In [1]:
import torch
print(torch.__version__)

2.6.0+cpu


In [2]:
if torch.cuda.is_available():
    print(f"GPU Available: {torch.cuda.get_device_name()}")
else:
    print("No GPU using CPU")

No GPU using CPU


sample gradient calculation

In [3]:
# requires_grad -> True - will be calculating derivative
# default False
x = torch.tensor(3.0, requires_grad=True)

In [4]:
y = x ** 2

In [5]:
z = torch.sin(y)  # z = sin(y) = sin(x^2)

In [6]:
print("X: ", x)
print("Y: ", y)
print("Z: ", z)

X:  tensor(3., requires_grad=True)
Y:  tensor(9., grad_fn=<PowBackward0>)
Z:  tensor(0.4121, grad_fn=<SinBackward0>)


In [7]:
# y.backward()  # dy/dx
# gradient calculated in backward direction

In [8]:
# x.grad # dy/dx at x=3.0

In [9]:
z.backward() # dz/dx = dz/dy * dy/dx

In [None]:
x.grad  # dz/dx at x=3.0

# does not compute gradients for non-leaf nodes
# y.grad  # None, because y is not a leaf node

tensor(-5.4668)

Neural Network - Model

In [12]:
# calculating gradients for neural networks

w = torch.tensor(2.0, requires_grad=True)
b = torch.tensor(1.0, requires_grad=True)

x = torch.tensor(3.0)
y = torch.tensor(0.0)

In [13]:
# f = wx + b
def forward(x):
    return w * x + b

def sigmoid(x):
    return 1 / (1 + torch.exp(-x))

def binary_cross_entropy(y_pred, y):
    epsilon = 1e-7  # to avoid log(0)
    y_pred = torch.clamp(y_pred, epsilon, 1 - epsilon)
    return - (y * torch.log(y_pred) + (1 - y) * torch.log(1 - y_pred)).mean()

In [19]:
print("W: ", w)
print("b: ", b)
print("x: ", x)

W:  tensor(2., requires_grad=True)
b:  tensor(1., requires_grad=True)
x:  tensor(3.)


In [21]:
z = w * x + b  # linear function
y_pred = sigmoid(z)  # activation function
loss = binary_cross_entropy(y_pred, y)  # loss function
loss

tensor(7.0010, grad_fn=<NegBackward0>)

In [22]:
# backpropagation to compute gradients
loss.backward()


In [23]:
print("Loss before backpropagation: ", loss.item())
print("Gradient w.r.t W: ", w.grad.item())

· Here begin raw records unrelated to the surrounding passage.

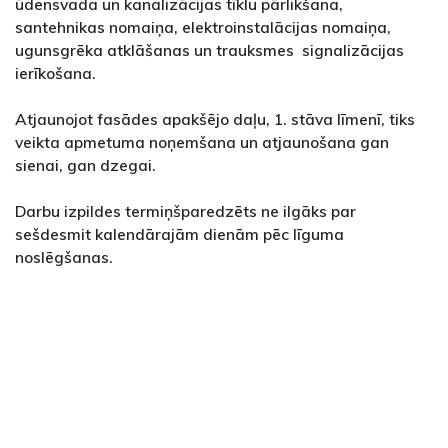
ūdensvada un kanalizācijas tīklu pārlikšana,
santehnikas nomaiņa, elektroinstalācijas nomaiņa,
ugunsgrēka atklāšanas un trauksmes signalizācijas
ierīkošana.
Atjaunojot fasādes apakšējo daļu, 1. stāva līmenī, tiks
veikta apmetuma noņemšana un atjaunošana gan
sienai, gan dzegai.
Darbu izpildes termiņšparedzēts ne ilgāks par
sešdesmit kalendārajām dienām pēc līguma
noslēgšanas.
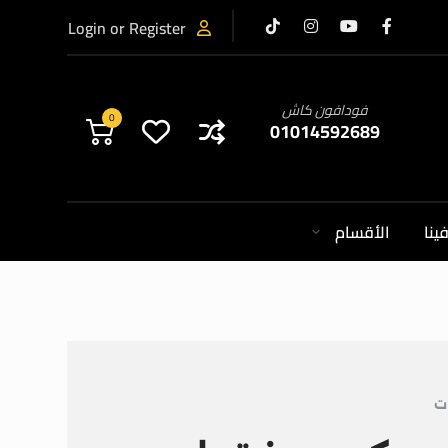
Login or Register
فودافون كاش
0
01014592689
ينا
الأقسام
ت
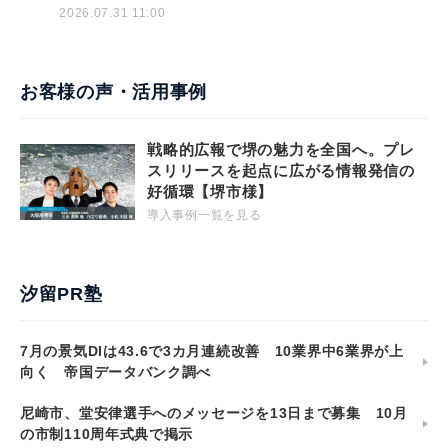
2026.07.31 11:00
お客様の声・活用事例
戦略的広報で堺の魅力を全国へ。プレ
スリリースを起点に広がる情報発信の
好循環【堺市様】
導入事例一覧を見る
汐留PR塾
7月の景気DIは43.6で3カ月連続改善 10業界中6業界が上
向く 帝国データバンク調べ
尼崎市、堂安律選手へのメッセージを13日まで募集 10月
の市制110周年式典で掲示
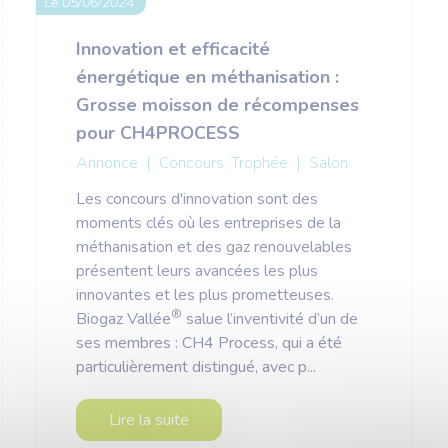
Le 05/06/2024
Innovation et efficacité
énergétique en méthanisation :
Grosse moisson de récompenses
pour CH4PROCESS
Annonce
|
Concours, Trophée
|
Salon
Les concours d'innovation sont des
moments clés où les entreprises de la
méthanisation et des gaz renouvelables
présentent leurs avancées les plus
innovantes et les plus prometteuses.
®
Biogaz Vallée
salue l’inventivité d’un de
ses membres : CH4 Process, qui a été
particulièrement distingué, avec p...
Lire la suite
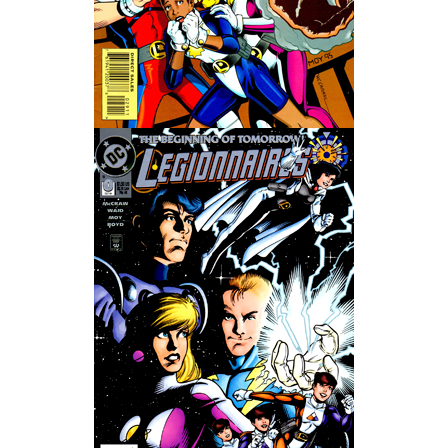
Wedding Wear CBBE SSE BodySlide (with Physics)
Работы Тестера 55
Наёмный оборотень
Небесный воин
Немного героев меча и магии
Расширенная версия Х3
REBalance
Работы Kuroneko
Doom 3 Remaster Fan Edition
X2 - The Threat Remaster Fan Edition
Quake III Arena Remaster Fan Edition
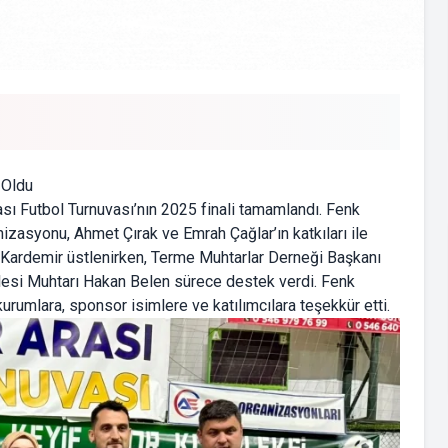
 Oldu
ı Futbol Turnuvası’nın 2025 finali tamamlandı. Fenk
zasyonu, Ahmet Çırak ve Emrah Çağlar’ın katkıları ile
 Kardemir üstlenirken, Terme Muhtarlar Derneği Başkanı
llesi Muhtarı Hakan Belen sürece destek verdi. Fenk
urumlara, sponsor isimlere ve katılımcılara teşekkür etti.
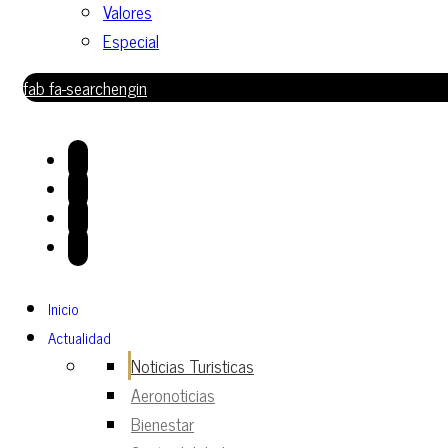
Valores
Especial
fab fa-searchengin
Inicio
Actualidad
Noticias Turisticas
Aeronoticias
Bienestar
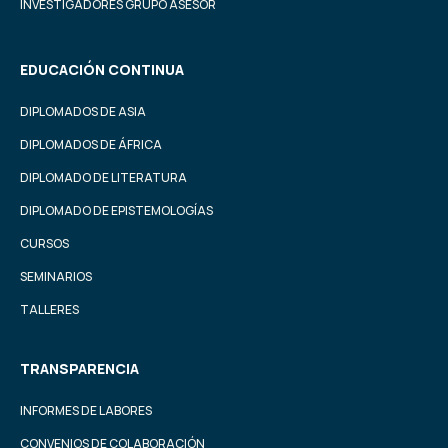
INVESTIGADORES GRUPO ASESOR
EDUCACIÓN CONTINUA
DIPLOMADOS DE ASIA
DIPLOMADOS DE ÁFRICA
DIPLOMADO DE LITERATURA
DIPLOMADO DE EPISTEMOLOGÍAS
CURSOS
SEMINARIOS
TALLERES
TRANSPARENCIA
INFORMES DE LABORES
CONVENIOS DE COLABORACIÓN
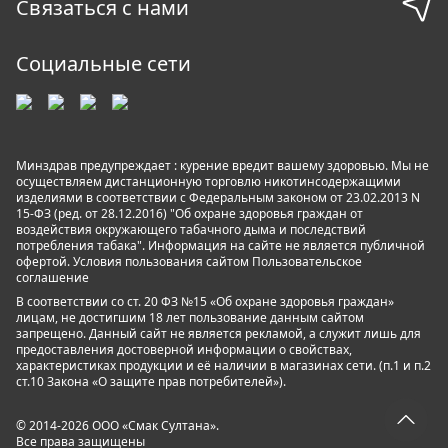
Связаться с нами
Социальные сети
Минздрав предупреждает : курение вредит вашему здоровью. Мы не
осуществляем дистанционную торговлю никотинсодержащими
изделиями в соответствии с Федеральным законом от 23.02.2013 N
15-ФЗ (ред. от 28.12.2016) "Об охране здоровья граждан от
воздействия окружающего табачного дыма и последствий
потребления табака". Информация на сайте не является публичной
офертой. Условия пользования сайтом
Пользовательское
соглашение
В соответствии со ст. 20 ФЗ №15 «Об охране здоровья граждан»
лицам, не достигшим 18 лет пользование данным сайтом
запрещено. Данный сайт не является рекламой, а служит лишь для
предоставления достоверной информации о свойствах,
характеристиках продукции и её наличии в магазинах сети. (п.1 и п.2
ст.10 Закона «О защите прав потребителей»).
© 2014-2026 ООО «Смак Султана».
Все права защищены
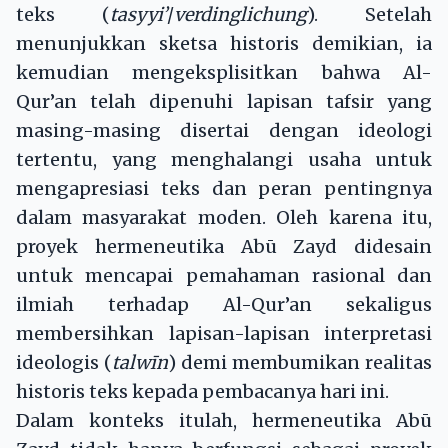
teks (
tasyyi’
/
verdinglichung
). Setelah
menunjukkan sketsa historis demikian, ia
kemudian mengeksplisitkan bahwa Al-
Qur’an telah dipenuhi lapisan tafsir yang
masing-masing disertai dengan ideologi
tertentu, yang menghalangi usaha untuk
mengapresiasi teks dan peran pentingnya
dalam masyarakat moden. Oleh karena itu,
proyek hermeneutika Abū Zayd didesain
untuk mencapai pemahaman rasional dan
ilmiah terhadap Al-Qur’an sekaligus
membersihkan lapisan-lapisan interpretasi
ideologis (
talwīn
) demi membumikan realitas
historis teks kepada pembacanya hari ini.
Dalam konteks itulah, hermeneutika Abū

Loss before backpropagation:  7.000970363616943
Gradient w.r.t W:  2.9974443912506104


clearing grad

In [None]:
# multiple time executing gradients will be accumulated
# w.grad += w.grad
# b.grad += b.grad

# to clear gradients
w.grad.zero_()

In [24]:
# To disable gradient tracking

# 1. require_grad_ = False # in-place
# w.requires_grad_(False)

# 2. detach() - create new tensor without gradient tracking
# w_detached = w.detach()

# 3. no_grad() - context manager
with torch.no_grad():
    y_pred = sigmoid(forward(x))
    loss = binary_cross_entropy(y_pred, y)
    print("Loss without gradient tracking: ", loss.item())

Loss without gradient tracking:  7.000970363616943